Variational Inference

June 2017 - Alberto Pou

Variational Inference

In this post, I’ll be discussing probabilistic machine learning. Over the past months, I’ve been learning about this field, specifically a type of inference known as Variational Inference, which was the topic of my master’s thesis. I’d like to share a summary of my experience.

Probabilistic Machine Learning

Recent decades of machine learning research have produced a wide variety of algorithms covering areas such as autonomous vehicles, medical diagnosis, speech recognition, and user ranking for marketing campaigns. These algorithms are primarily based on constructing a model that describes data as closely as possible.

A model is a compact description of a dataset that enables predictions about future samples. The key difference between conventional machine learning models and probabilistic ones is that the latter can model uncertainty. In other words, they tell us how likely a prediction is to be correct. This is particularly valuable in fields like medicine or finance, where making a wrong decision could harm someone’s health or lead to financial losses.

Probabilistic models use probability theory to incorporate prior information, so the algorithm isn’t based solely on sample data. They permit the use of different datasets for learning (useful when data is scarce) and allow defining complex models with any number of required random variables. They also support online learning, where you do not need to retrain the entire model when you obtain new data; you simply update some probabilities. They are particularly useful in decision-making scenarios where a robust explanation of the model is required. Finally, as generative models, they can generate new data by sampling from the inferred distributions.
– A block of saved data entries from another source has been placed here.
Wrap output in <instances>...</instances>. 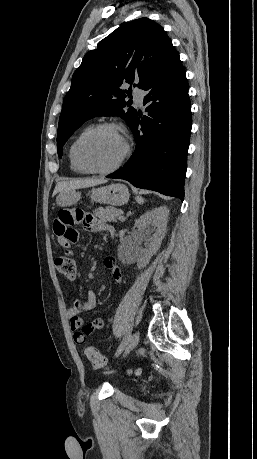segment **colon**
I'll use <instances>...</instances> for the list:
<instances>
[{
  "label": "colon",
  "mask_w": 257,
  "mask_h": 459,
  "mask_svg": "<svg viewBox=\"0 0 257 459\" xmlns=\"http://www.w3.org/2000/svg\"><path fill=\"white\" fill-rule=\"evenodd\" d=\"M55 266L57 271L64 276L73 278L76 274V262L73 256L67 257L66 254L58 256L55 260ZM84 353L94 368L103 369L107 367V359L97 348L86 346ZM136 374H140V371H136Z\"/></svg>",
  "instance_id": "colon-1"
}]
</instances>
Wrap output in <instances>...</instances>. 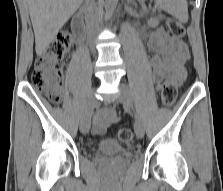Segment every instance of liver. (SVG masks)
I'll use <instances>...</instances> for the list:
<instances>
[{"label":"liver","mask_w":223,"mask_h":191,"mask_svg":"<svg viewBox=\"0 0 223 191\" xmlns=\"http://www.w3.org/2000/svg\"><path fill=\"white\" fill-rule=\"evenodd\" d=\"M30 18L35 34V49L41 56L55 40L83 0H28Z\"/></svg>","instance_id":"6515ba94"}]
</instances>
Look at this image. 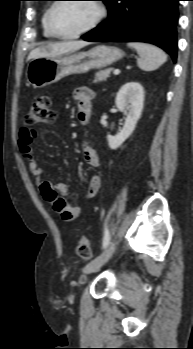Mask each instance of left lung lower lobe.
Instances as JSON below:
<instances>
[{
  "label": "left lung lower lobe",
  "mask_w": 193,
  "mask_h": 349,
  "mask_svg": "<svg viewBox=\"0 0 193 349\" xmlns=\"http://www.w3.org/2000/svg\"><path fill=\"white\" fill-rule=\"evenodd\" d=\"M180 0H109L108 19L83 35L85 41H141L157 45L176 61Z\"/></svg>",
  "instance_id": "1"
}]
</instances>
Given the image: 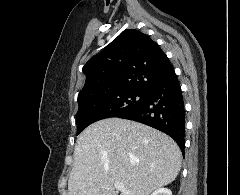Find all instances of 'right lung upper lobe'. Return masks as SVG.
Wrapping results in <instances>:
<instances>
[{"instance_id":"right-lung-upper-lobe-1","label":"right lung upper lobe","mask_w":240,"mask_h":195,"mask_svg":"<svg viewBox=\"0 0 240 195\" xmlns=\"http://www.w3.org/2000/svg\"><path fill=\"white\" fill-rule=\"evenodd\" d=\"M86 82L78 100L124 89L148 91L174 73L159 45L138 30H124L83 67Z\"/></svg>"}]
</instances>
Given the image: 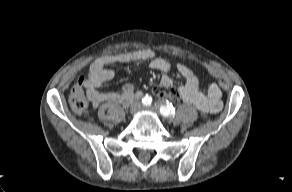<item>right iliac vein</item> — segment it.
I'll return each instance as SVG.
<instances>
[{
    "instance_id": "right-iliac-vein-1",
    "label": "right iliac vein",
    "mask_w": 292,
    "mask_h": 192,
    "mask_svg": "<svg viewBox=\"0 0 292 192\" xmlns=\"http://www.w3.org/2000/svg\"><path fill=\"white\" fill-rule=\"evenodd\" d=\"M141 108H142V105L139 102H135L130 107V113L134 115L138 113L141 110Z\"/></svg>"
}]
</instances>
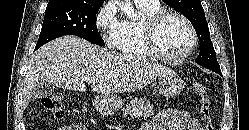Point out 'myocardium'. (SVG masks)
<instances>
[{
  "label": "myocardium",
  "instance_id": "f54148a6",
  "mask_svg": "<svg viewBox=\"0 0 249 130\" xmlns=\"http://www.w3.org/2000/svg\"><path fill=\"white\" fill-rule=\"evenodd\" d=\"M170 16L180 19L186 25L190 33V43L188 48L182 54L177 56H171L164 53L157 42V30L164 19ZM143 37L146 48L150 54L169 63H179L186 60L193 53L198 44L197 32L192 22L187 16L175 10H159L146 17L143 22Z\"/></svg>",
  "mask_w": 249,
  "mask_h": 130
}]
</instances>
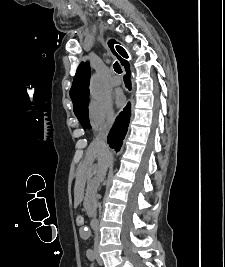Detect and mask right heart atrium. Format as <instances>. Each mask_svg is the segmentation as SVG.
I'll use <instances>...</instances> for the list:
<instances>
[{"label":"right heart atrium","instance_id":"right-heart-atrium-1","mask_svg":"<svg viewBox=\"0 0 225 267\" xmlns=\"http://www.w3.org/2000/svg\"><path fill=\"white\" fill-rule=\"evenodd\" d=\"M88 117L93 130L109 128L115 119L114 109L110 98H93L88 106Z\"/></svg>","mask_w":225,"mask_h":267}]
</instances>
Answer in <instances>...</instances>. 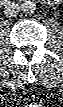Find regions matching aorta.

Unlike discriminant models that only model the probability of the target variable, generative models are complete models that use all variables (observed and latent), allowing multiple questions to be answered.

The construction of these models with latent variables follows the Box Loop philosophy, created by statistician George E. P. Box. This loop is iterated several times during model construction:

Box loop

  1. First, a probabilistic model is built based on existing domain knowledge
  2. Patterns are discovered using the model and an inference method
  3. Finally, the model is validated. If it’s not good enough, we return to step 1

Bayesian Inference

Bayesian inference attempts to reveal hidden structure in data that cannot be directly observed. In traditional machine learning, parameters are values determined by optimization algorithms that minimize an error function. The Bayesian perspective is different: all unknown parameters are described by probability distributions, and observing evidence allows us to update these distributions using Bayes’ rule.

Bayes’ Rule

Bayes’ rule describes how a prior probability about an event should be updated after observing evidence. From a Bayesian perspective, there is no distinction between parameters and observed variables, as both are random variables. We use x for observed variables and θ for latent variables.

p(θx)=p(xθ)p(θ)p(x)p(\theta|x) = \frac{p(x|\theta)p(\theta)}{p(x)}

The formula components are:

Using likelihood to estimate θ is called Maximum Likelihood Estimation (MLE), while including the prior gives Maximum A Posteriori estimation (MAP). MLE and MAP are equivalent with a uniform prior. However, these methods only estimate a mean, median, or mode of the posterior. If you need to model uncertainty or generate new data, you need the full posterior distribution. Methods like Variational Inference (VI) or Markov Chain Monte Carlo (MCMC) allow inferring this distribution.

A simple example: Initially, we believe (prior) that the height of Barcelona’s population follows a Normal distribution. After observing sample heights (evidence), our belief about this distribution must be updated. The posterior distribution reflects this updated belief.

Online learning

It’s an iterative process: the posterior from one iteration becomes the prior for the next.

Posterior Approximation

Probabilistic machine learning uses latent variables to describe hidden data structure. Inference algorithms estimate the posterior, which is the conditional distribution of latent variables given observed variables. Since we typically work in high-dimensional spaces, computing the posterior expectation is often impossible analytically and computationally. Two main algorithmic approaches have emerged:

Probabilistic Graphical Models

In Bayesian statistics, a model represents a joint probability over all random variables.

p(x1,,xn,θ1,,θm)p(x_1, \ldots, x_n, \theta_1, \ldots, \theta_m)

Probabilistic graphical models provide a practical way to represent these models. They’re directed graphs where nodes are random variables and edges represent dependency relationships. Plates (rectangles with a count) denote vectors of random variables.

Graphical model

Local and Global Variables

Probabilistic models distinguish between global variables (shared across all data points) and local variables (specific to each data point). Shaded nodes represent observed variables.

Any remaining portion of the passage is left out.